Tra le migliaia di storie condivise, molte si sono consumate in un contesto ecclesiastico, a testimonianza del fatto che la violenza è fenomeno trasversale che si consuma anche in luoghi ritenuti “protetti”.
«Il co-pastore della chiesa di mio padre e mio padre, entrambi mi hanno molestato, uno intorno ai 6 anni, l’altro quando ne avevo 16 circa, probabilmente non guarirò mai», ha scritto una donna.
Tra le vittime anche degli uomini: «#MeToo. Sono un maschio violentato e molestato sessualmente per quattro anni tra i 12 ei 16 anni da un pastore e da uno studente più anziano. Capisco».
Campagne simili a #MeToo sono state lanciate in Francia (#balancetonporc) e in Italia (# quellavoltache) riscuotendo in questi giorni un enorme successo.

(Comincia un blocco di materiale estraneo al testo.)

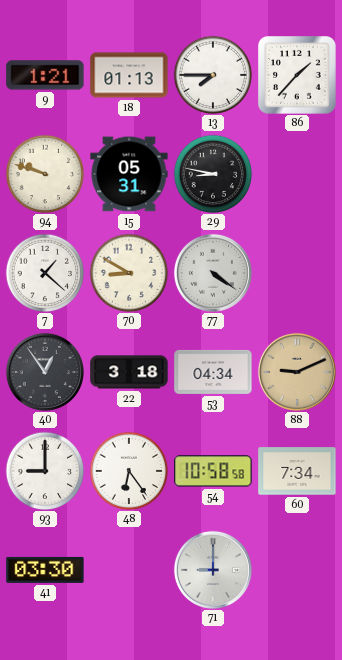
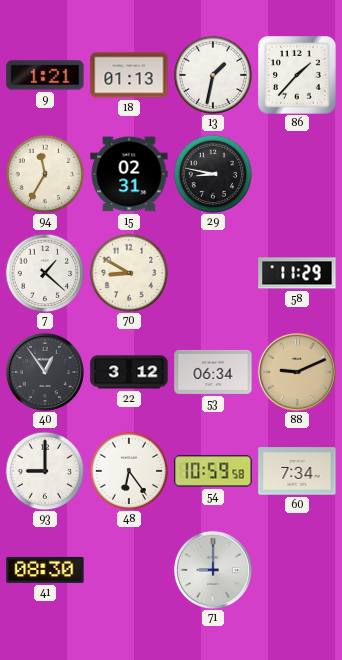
13: 7:45 -> 1:32
94: 9:48 -> 11:35
15: 05:31 -> 02:31
77: 4:21 -> none
58: none -> 11:29
22: 3:18 -> 3:12
53: 04:34 -> 06:34
54: 10:58 -> 10:59
41: 03:30 -> 08:30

E poiché dietro ogni molestia e violenza c’è stato un esecutore, alcuni uomini hanno deciso di prendere la parola questa volta non per difendersi dalle accuse ma per autodenunciarsi. È stato lanciato così l’hashtag #Ihave (l’ho fatto): due parole dal potenziale dirompente nell’universo maschile, dove la cultura patriarcale e sessista giustifica la violenza, addossando spesso la responsabilità dell’abuso sulle vittime che hanno subito. Qualcuno ha anche coraggiosamente affermato che è giunto il tempo di cominciare a parlare apertamente degli effetti della millenaria cultura maschilista sulle relazioni di genere, e di provare a dire che esiste un modo diverso di vivere la propria maschilità.
«Ma un semplice click sui social che senso può avere?», qualcuno ha subito tuonato. Sì forse poco senso, eppure ha il sapore di qualcosa di diverso e nuovo.